» **What the exercise asks**: Please copy exactly the part of the records below that opens with the line containing "The views were breathtaking. You rea" and closes with the line containing "Explore More Products", leaving out any pictures.

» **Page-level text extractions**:

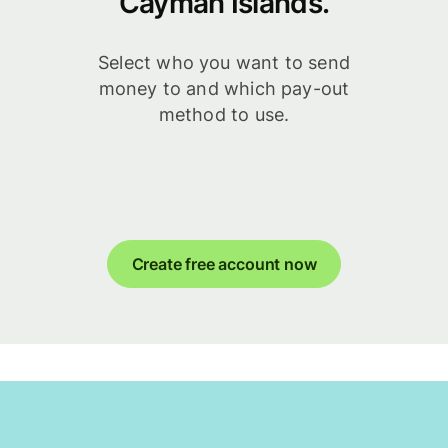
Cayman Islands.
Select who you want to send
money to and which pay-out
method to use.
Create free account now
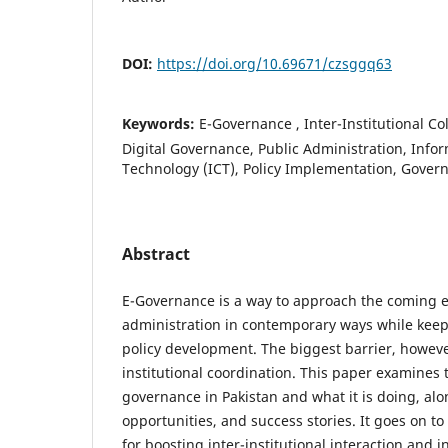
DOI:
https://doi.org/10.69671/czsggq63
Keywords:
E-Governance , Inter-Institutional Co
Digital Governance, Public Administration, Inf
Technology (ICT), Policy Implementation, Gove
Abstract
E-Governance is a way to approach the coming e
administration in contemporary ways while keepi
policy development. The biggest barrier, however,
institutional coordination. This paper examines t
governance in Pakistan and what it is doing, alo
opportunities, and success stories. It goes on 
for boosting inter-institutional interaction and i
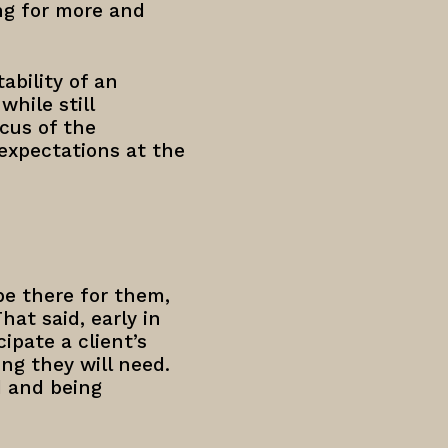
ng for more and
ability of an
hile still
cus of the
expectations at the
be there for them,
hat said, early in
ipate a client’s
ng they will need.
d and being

---

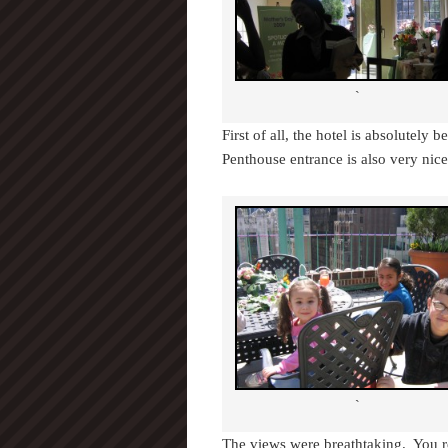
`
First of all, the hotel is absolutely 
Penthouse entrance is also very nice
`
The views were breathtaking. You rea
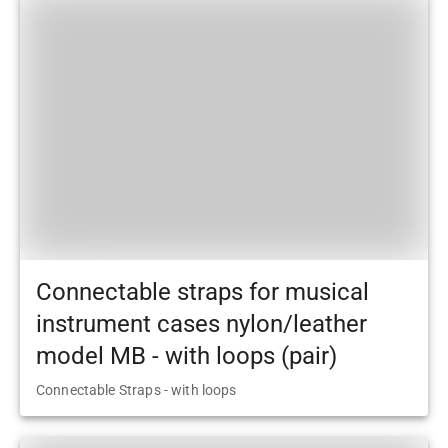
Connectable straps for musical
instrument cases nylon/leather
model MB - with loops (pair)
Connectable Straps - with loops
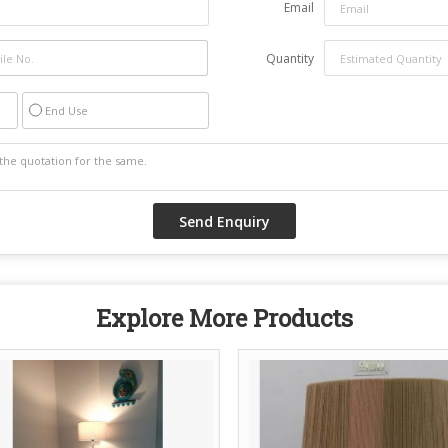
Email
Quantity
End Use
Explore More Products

» **Answer for the task**:
The views were breathtaking. You rea
Connectable straps for musical
instrument cases nylon/leather
model MB - with loops (pair)
Connectable Straps - with loops
Email
Quantity
End Use
Explore More Products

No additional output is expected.